Exercise directions
Only the lines below from the one containing "der Weiterentwicklung der" through the one containing "Наши курьеры и" belong in the answer, repeated exactly and without pictures.

Start of Extracted records

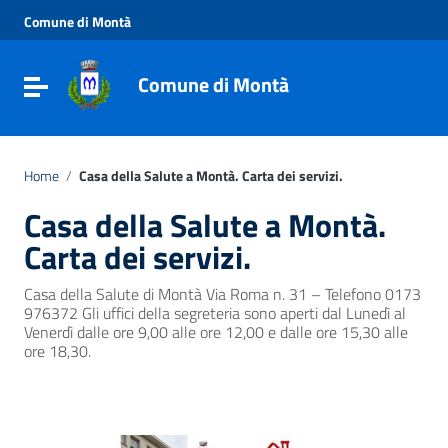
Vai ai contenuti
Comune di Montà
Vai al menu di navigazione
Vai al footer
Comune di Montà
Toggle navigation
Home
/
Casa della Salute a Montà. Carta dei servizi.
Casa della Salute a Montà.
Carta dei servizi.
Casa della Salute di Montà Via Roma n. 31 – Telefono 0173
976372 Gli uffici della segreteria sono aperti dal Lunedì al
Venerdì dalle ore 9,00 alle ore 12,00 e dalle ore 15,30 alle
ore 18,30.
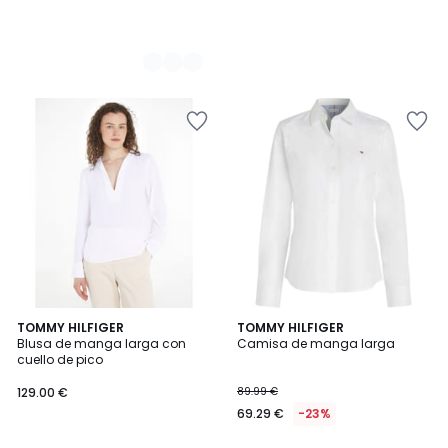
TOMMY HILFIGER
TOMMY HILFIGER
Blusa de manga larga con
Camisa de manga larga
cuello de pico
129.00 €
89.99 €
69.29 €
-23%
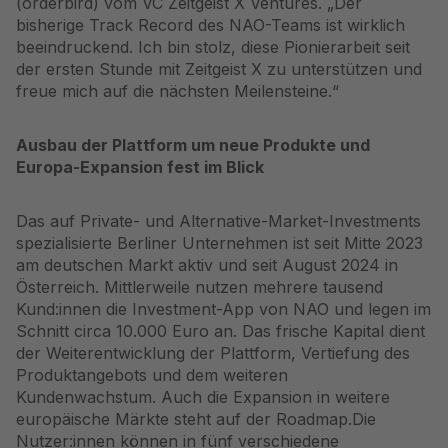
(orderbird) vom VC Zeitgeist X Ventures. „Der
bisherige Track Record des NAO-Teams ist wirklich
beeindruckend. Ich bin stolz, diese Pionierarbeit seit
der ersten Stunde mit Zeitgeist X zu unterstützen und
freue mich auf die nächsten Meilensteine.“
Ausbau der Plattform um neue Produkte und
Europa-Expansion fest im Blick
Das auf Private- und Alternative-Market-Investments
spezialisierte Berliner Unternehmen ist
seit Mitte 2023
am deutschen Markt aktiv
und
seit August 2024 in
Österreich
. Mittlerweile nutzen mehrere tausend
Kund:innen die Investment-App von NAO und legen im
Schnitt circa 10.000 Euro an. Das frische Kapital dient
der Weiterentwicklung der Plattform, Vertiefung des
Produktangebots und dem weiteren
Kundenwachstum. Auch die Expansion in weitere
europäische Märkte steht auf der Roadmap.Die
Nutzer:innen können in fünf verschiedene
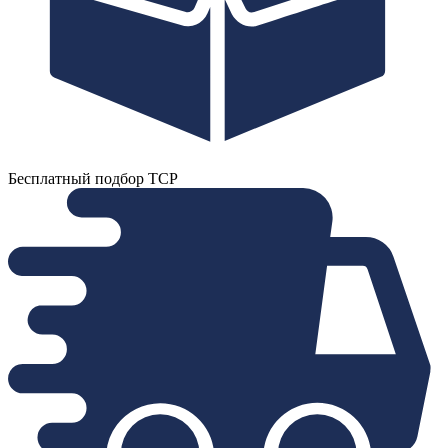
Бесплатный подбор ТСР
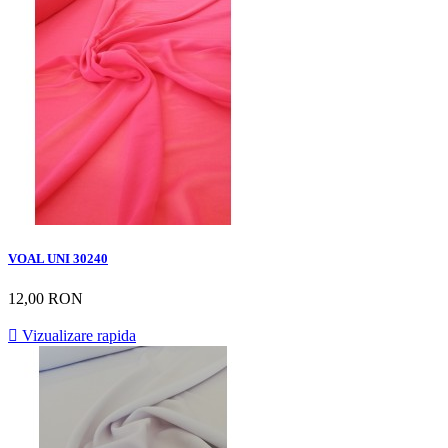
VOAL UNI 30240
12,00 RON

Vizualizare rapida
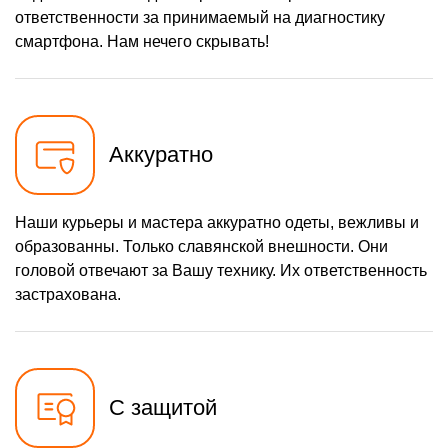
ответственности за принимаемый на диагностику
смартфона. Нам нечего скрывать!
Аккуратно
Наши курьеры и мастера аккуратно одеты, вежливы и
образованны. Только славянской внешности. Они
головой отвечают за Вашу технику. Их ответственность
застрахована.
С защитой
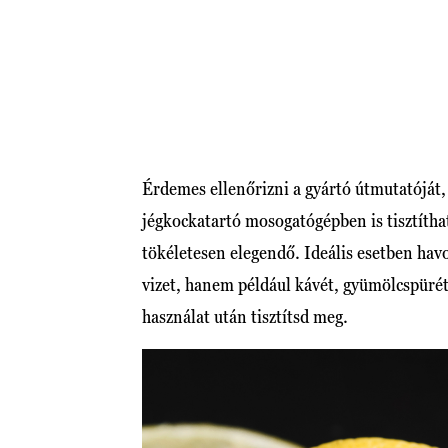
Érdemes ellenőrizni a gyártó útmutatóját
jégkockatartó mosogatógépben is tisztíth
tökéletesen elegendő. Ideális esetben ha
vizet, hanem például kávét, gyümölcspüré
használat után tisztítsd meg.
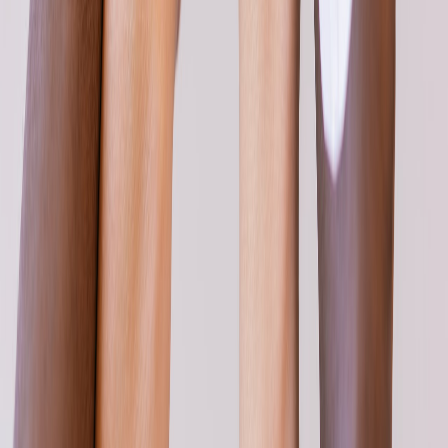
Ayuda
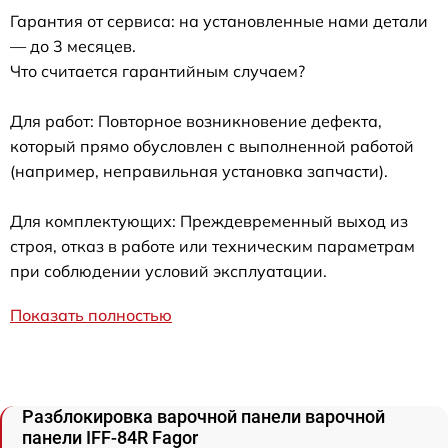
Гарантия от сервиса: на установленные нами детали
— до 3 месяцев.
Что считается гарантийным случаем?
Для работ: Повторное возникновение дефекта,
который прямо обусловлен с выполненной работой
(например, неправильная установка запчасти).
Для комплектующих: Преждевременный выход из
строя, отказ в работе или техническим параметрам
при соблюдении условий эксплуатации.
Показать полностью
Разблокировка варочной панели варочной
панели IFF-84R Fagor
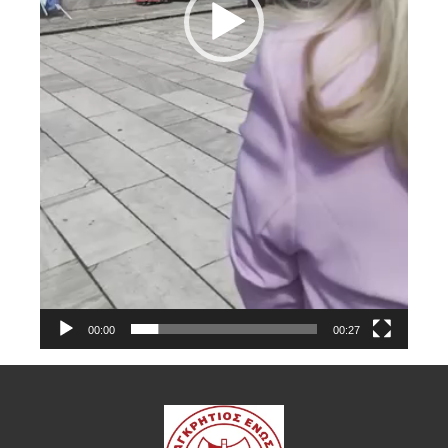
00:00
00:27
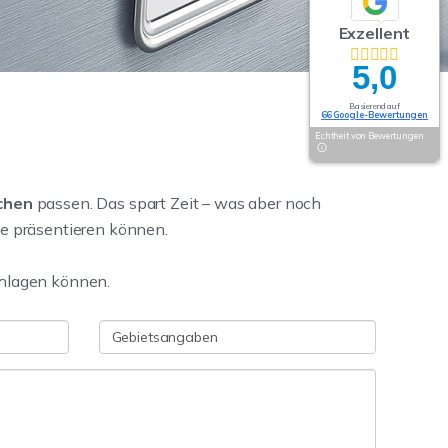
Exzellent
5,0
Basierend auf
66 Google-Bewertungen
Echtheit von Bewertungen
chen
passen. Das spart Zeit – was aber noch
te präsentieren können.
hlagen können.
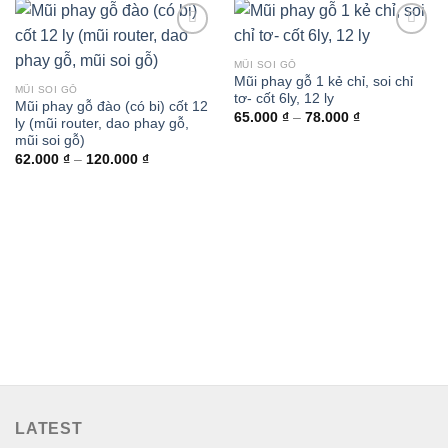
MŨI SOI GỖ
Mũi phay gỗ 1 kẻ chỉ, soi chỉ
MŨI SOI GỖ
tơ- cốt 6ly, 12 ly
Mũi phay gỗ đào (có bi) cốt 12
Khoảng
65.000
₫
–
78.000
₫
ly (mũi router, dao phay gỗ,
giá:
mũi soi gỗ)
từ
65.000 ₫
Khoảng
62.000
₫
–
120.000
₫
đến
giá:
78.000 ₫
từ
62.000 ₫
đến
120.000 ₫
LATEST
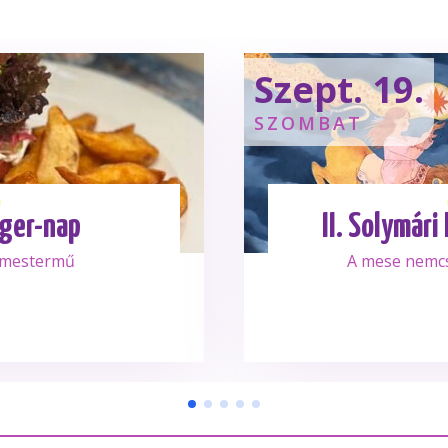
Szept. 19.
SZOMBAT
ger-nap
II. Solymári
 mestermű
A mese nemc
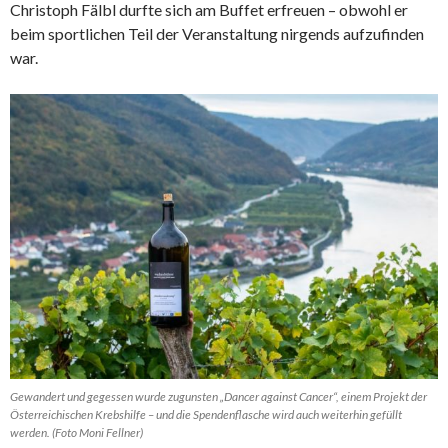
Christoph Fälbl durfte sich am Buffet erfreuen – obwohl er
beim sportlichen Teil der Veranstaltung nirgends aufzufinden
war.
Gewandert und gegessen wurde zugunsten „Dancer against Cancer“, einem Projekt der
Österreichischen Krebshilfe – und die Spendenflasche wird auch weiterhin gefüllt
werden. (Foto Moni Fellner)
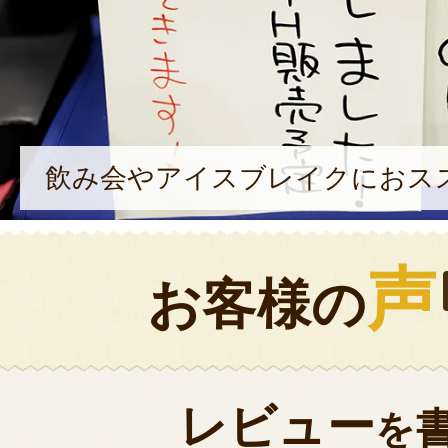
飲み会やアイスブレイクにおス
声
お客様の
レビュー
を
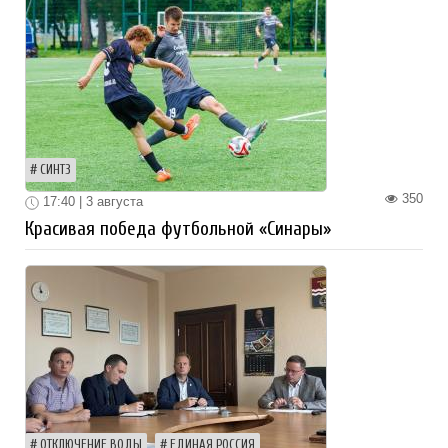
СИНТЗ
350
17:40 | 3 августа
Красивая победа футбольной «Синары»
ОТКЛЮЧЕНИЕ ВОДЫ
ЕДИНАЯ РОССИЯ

End of Extracted records

Reply
der Weiterentwicklung der Plattform, Vertiefung des
Produktangebots und dem weiteren
Kundenwachstum. Auch die Expansion in weitere
europäische Märkte steht auf der Roadmap.Die
Nutzer:innen können in fünf verschiedene
Бесплатный подбор ТСР
VOAL UNI 30240
12,00 RON

Vizualizare rapida
ответственности за принимаемый на диагностику
смартфона. Нам нечего скрывать!
Аккуратно
Наши курьеры и мастера аккуратно одеты, вежливы и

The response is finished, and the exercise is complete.